On February 23, 1934, Novikoff married Esther Volkoff, who was also a child of Russian immigrants. They had three children; Marilyn June was born in November 1938, Anita Kay in September 1940, and Louis Neva was born March 1948. Novikoff had Esther sit behind home plate and heckle him when he batted to make him mad, which he believed helped him hit. Esther died from cancer in January 1970. On September 18, Novikoff married Tanya Kosaroff.

Novikoff's brother Tom played American football for the University of Oregon as a fullback and attended training camp with the San Francisco 49ers of the National Football League in 1953.

Novikoff enjoyed singing. He played the harmonica and was a crooner who sang as a baritone. He performed on the Kraft Music Hall with Bing Crosby and Jackie Cooper in March 1941 and on National Barn Dance in April 1941. He would often violate his team's curfew to sing in nightclubs.

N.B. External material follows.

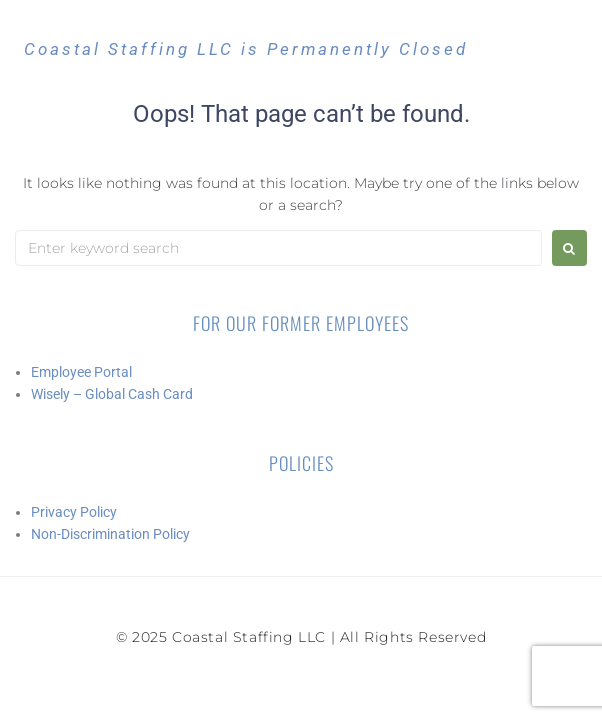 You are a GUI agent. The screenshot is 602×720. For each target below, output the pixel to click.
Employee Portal (81, 372)
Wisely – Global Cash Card (112, 394)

Novikoff retired to South Gate, California, and worked for a motor freight company. He also worked as a longshoreman for the Pacific Maritime Association. He was stricken with emphysema in 1966, leaving him unable to work.

Novikoff died on September 30, 1970, of a heart attack, en route from his home in South Gate to a hospital. He was buried at the Russian Molokan Cemetery in Commerce, California, on October 3.